I have realized that every time I post a picture of my kitchen island, people want to know where I purchased it from. And although I did purchase it from a big box store, I always have a hard time wanting to tag it because I did so many changes to it that you wouldn’t even recognize it. And I did write one blog post on what I did to it, but again I realized I wasn’t all that thourough in explaining it step by step, so I thought I would go into a little more detail. First of all though, if you want to see the original post and the link to where the original island can be purchased, you can find that here.
So the original island is from Bed, Bath, and Beyond and is made by Real Simple. It looked like this when I purchased it..
I picked this island because of both look and functionality. I liked that it had a lot of storage, was larger than my current island, and only had a price tag of $300, and with an additional 20% off it came to under $250, a great price when I had been looking around.
The things I did not like about the island were:
* the casters (they looked cheap)
* the blonde butcher block (it looked unfinished and too light)
* the lack of character
* the modern pulls
All of this was easily changeable though, in my mind:) So I’ll start with the casters. I took them off and added on some small bun feet that I actually had from an ottoman. You can find bun feet literally at any home improvement store though, and they are usually around $7-$15/piece. I was happy I had some that I could re-use so it kept the cost low:)

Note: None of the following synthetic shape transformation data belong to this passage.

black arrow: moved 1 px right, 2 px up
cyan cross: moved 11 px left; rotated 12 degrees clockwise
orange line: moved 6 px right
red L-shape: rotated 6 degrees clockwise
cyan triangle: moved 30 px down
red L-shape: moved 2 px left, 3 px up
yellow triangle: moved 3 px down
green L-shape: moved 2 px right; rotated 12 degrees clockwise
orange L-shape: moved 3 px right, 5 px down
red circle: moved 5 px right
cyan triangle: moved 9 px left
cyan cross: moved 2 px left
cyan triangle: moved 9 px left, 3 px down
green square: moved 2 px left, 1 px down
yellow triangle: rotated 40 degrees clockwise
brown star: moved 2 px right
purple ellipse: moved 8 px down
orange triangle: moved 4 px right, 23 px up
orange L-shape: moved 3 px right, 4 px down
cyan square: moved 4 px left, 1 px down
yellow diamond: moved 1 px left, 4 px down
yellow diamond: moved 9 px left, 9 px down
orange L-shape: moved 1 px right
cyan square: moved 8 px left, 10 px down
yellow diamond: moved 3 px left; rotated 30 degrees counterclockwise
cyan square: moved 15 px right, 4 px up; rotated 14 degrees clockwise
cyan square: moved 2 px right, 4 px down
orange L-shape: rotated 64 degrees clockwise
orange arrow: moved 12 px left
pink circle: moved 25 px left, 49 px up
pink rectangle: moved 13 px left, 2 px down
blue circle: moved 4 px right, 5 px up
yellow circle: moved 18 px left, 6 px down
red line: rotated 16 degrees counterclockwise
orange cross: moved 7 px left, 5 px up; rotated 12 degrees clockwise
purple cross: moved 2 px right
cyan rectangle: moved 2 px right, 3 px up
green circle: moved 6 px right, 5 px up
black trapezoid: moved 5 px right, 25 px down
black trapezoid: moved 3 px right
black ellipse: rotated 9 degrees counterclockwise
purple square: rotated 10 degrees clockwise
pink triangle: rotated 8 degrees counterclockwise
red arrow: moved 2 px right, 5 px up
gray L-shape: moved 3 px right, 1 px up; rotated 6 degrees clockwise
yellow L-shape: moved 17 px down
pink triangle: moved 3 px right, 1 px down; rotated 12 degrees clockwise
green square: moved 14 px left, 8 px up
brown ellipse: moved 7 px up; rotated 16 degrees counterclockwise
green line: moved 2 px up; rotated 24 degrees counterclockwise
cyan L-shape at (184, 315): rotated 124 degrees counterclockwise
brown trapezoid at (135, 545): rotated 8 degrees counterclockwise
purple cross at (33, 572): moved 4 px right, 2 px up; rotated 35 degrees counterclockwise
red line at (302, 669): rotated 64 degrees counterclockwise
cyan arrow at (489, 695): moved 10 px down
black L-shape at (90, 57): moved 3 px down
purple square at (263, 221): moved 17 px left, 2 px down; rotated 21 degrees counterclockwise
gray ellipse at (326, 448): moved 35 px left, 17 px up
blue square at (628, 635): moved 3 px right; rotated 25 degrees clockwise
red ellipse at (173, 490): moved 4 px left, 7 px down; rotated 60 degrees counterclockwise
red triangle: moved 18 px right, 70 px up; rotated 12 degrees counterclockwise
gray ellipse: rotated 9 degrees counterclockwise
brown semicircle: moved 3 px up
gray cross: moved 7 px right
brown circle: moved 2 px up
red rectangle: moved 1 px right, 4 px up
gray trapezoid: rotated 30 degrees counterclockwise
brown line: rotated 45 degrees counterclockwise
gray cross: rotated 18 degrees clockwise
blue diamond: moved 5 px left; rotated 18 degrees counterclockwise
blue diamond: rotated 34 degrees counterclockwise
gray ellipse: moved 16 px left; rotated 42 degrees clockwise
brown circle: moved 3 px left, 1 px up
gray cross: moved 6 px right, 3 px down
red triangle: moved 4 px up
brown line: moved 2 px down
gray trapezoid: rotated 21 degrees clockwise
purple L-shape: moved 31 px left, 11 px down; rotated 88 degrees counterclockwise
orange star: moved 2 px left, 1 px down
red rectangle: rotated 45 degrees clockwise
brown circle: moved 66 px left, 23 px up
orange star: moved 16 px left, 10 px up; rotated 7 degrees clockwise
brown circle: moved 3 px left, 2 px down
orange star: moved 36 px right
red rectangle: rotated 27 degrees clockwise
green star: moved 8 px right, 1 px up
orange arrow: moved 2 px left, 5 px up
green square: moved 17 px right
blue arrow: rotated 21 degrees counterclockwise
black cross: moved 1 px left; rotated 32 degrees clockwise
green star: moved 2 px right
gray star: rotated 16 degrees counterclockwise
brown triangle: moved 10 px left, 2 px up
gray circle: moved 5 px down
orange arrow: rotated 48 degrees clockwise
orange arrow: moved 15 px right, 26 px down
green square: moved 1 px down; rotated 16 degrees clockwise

They just gave it more of a classic look, rather than a cheap silver caster kind of look:) I honestly have forgotten how I attached them, but I think I used furniture feet hardware also located at a home improvement store. I would flip the thing over to look, but truth be told that seems like too much work right now at 36 weeks preggers:) I know they are screwed in though, and there is hardware for that!
Next, I wanted to add character. If you look at the stock photo, you will realize they had edging pieces on the corners and a piece that went down the back, that was raised from the existing paneling. This made it super easy to glue and nail on some of my handy dandy 1/4″ luann plywood that I use on all of my planking projects. All I had to do was cut it to size and stick it in. I had a lot of left over pieces, so I was able to reuse what I had and complete that part in about 10 minutes!
I did end up painting the whole cabinet in my Benjamin Moore Simply White color so the planks would match, and the color it orginally came was a little creamy and really shiny, so I do think that helped to make it look more custom.
The character was getting there. I didn’t love how the side of the island hung down, and it looked to narrow in my kitchen down anyway, so I decided to use these corbels from Menards that you can find in their shelving section for I believe $3-$4 a piece…I can’t remember, to permanently hold the top up.
I screwed them right in. You can see that there is a tiny 1/4″ gap between the counter and the top of the corbel at the 90 degree angle because of how the countertop sits, but that didn’t bug me. The kids lean on this all the time and we haven’t had any issues with it moving yet!
The last thing to do was to stain the butcher block a color that suited my house more and add hardware that as well, was more “farm house” look.
I used Minwax special walnut, mixed about 50/50 with Minwax classic gray to get the right color. It is not as dark as my last island top, and I liked that since this was a bigger space..
I also stenciled my circa back on, just for a unique touch. I didn’t seal the top of the island with anything, and it has held up great. I used to be afraid to cut on it, until my friend came over and started chopping away, and I realized how practical it is;) And the marks on the top only add more lived in worn look anyway, which I really like!
And the last thing, the new hardware..
These are the same pulls I used on my buffet in the dining room from Pottery barn. They were $10/each, but since I only needed 2, it wasn’t bad. I filled the nail holes on the doors from where the vertical bar was and added cheap knobs from Menards. I also added this metal towel bar which proved to be the perfect length, from Ikea.